FC Krukan
- Full name: Fotboll Club Krukan
- Founded: 1991
- Ground: Zinkensdamms IP Stockholm Sweden
- League: Division 4 Stockholm Mellersta
| Home colours | Away colours |

= FC Krukan =

Swedish football club

FC Krukan is a Swedish football club located in Stockholm.

==Background==
FC Krukan currently plays in Division 4 Stockholm Mellersta which is the sixth tier of Swedish football.
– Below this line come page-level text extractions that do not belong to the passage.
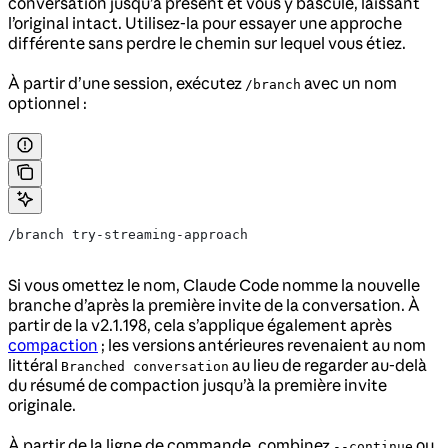
conversation jusqu’à présent et vous y bascule, laissant
l’original intact. Utilisez-la pour essayer une approche
différente sans perdre le chemin sur lequel vous étiez.
À partir d’une session, exécutez
avec un nom
/branch
optionnel :
/branch try-streaming-approach
Si vous omettez le nom, Claude Code nomme la nouvelle
branche d’après la première invite de la conversation. À
partir de la v2.1.198, cela s’applique également après
compaction
; les versions antérieures revenaient au nom
littéral
au lieu de regarder au-delà
Branched conversation
du résumé de compaction jusqu’à la première invite
originale.
À partir de la ligne de commande, combinez
ou
--continue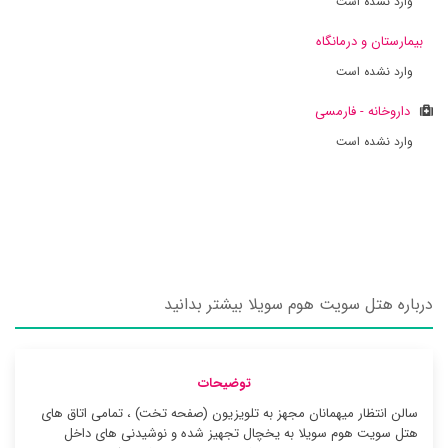
وارد نشده است
بیمارستان و درمانگاه
وارد نشده است
داروخانه - فارمسی
وارد نشده است
درباره هتل سویت هوم سویلا بیشتر بدانید
توضیحات
سالن انتظار میهمانان مجهز به تلویزیون (صفحه تخت) ، تمامی اتاق های
هتل سویت هوم سویلا به یخچال تجهیز شده و نوشیدنی های داخل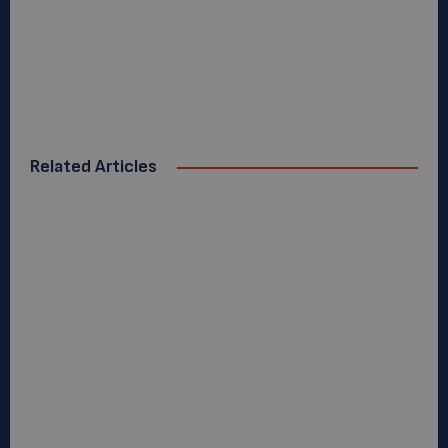
Related Articles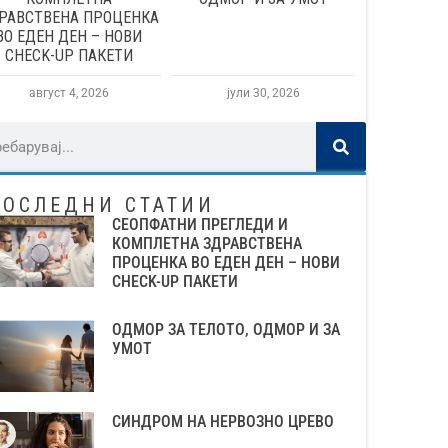
РАВСТВЕНА ПРОЦЕНКА
ВО ЕДЕН ДЕН – НОВИ
CHECK-UP ПАКЕТИ
август 4, 2026
јули 30, 2026
ПОСЛЕДНИ СТАТИИ
СЕОПФАТНИ ПРЕГЛЕДИ И
КОМПЛЕТНА ЗДРАВСТВЕНА
ПРОЦЕНКА ВО ЕДЕН ДЕН – НОВИ
CHECK-UP ПАКЕТИ
ОДМОР ЗА ТЕЛОТО, ОДМОР И ЗА
УМОТ
СИНДРОМ НА НЕРВОЗНО ЦРЕВО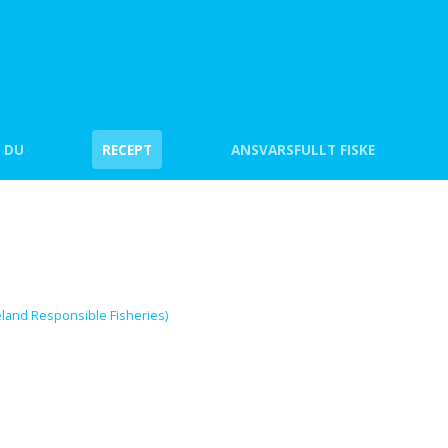
 DU
RECEPT
ANSVARSFULLT FISKE
celand Responsible Fisheries)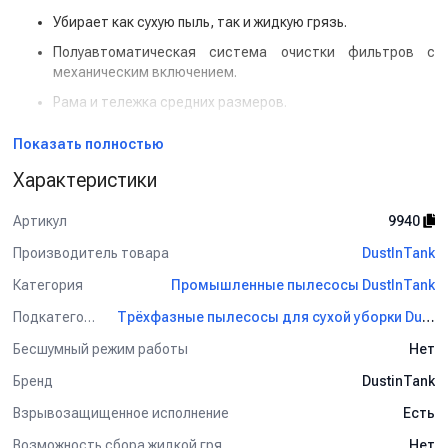
Убирает как сухую пыль, так и жидкую грязь.
Полуавтоматическая система очистки фильтров с
механическим включением.
Рама и тележка средних размеров.
Токопроводящий картридж-фильтр класса М.
Показать полностью
Конструкция пылесоса выполнена в металле.
Характеристики
Рама защищена от коррозии высокопрочным
лакокрасочным покрытием.
Артикул
9940
Система
«By-pass»
- охлаждение коллекторам обмотки
Производитель товара
DustInTank
статора производится дополнительным воздушным
потоком.
Категория
Промышленные пылесосы DustInTank
ВНИМАНИЕ!
Данный пылесос изначально поставляется без
Подкатегория
Трёхфазные пылесосы для сухой уборки DustInTank
аксессуаров! Они докупаются отдельно, в зависимости от
Бесшумный режим работы
Нет
предстоящих работ!
Бренд
DustinTank
Взрывозащищенное исполнение
Есть
Возможность сбора жидкой грязи
Нет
They play their home matches at the Zinkensdamms IP in Stockholm.

The club is affiliated to Stockholms Fotbollförbund.

==Season to season==

| Season | Level | Division | Section | Position | Movements |
|---|---|---|---|---|---|
| 2006* | Tier 7 | Division 5 | Stockholm Mellersta | 2nd | Promoted |
| 2007 | Tier 6 | Division 4 | Stockholm Mellersta | 9th |  |
| 2008 | Tier 6 | Division 4 | Stockholm Mellersta | 8th |  |
| 2009 | Tier 6 | Division 4 | Stockholm Mellersta | 9th |  |
| 2010 | Tier 6 | Division 4 | Stockholm Mellersta | 7th |  |
| 2011 | Tier 6 | Division 4 | Stockholm Mellersta |  |  |

- League restructuring in 2006 resulted in a new division being created at Tier 3 and subsequent divisions dropping a level.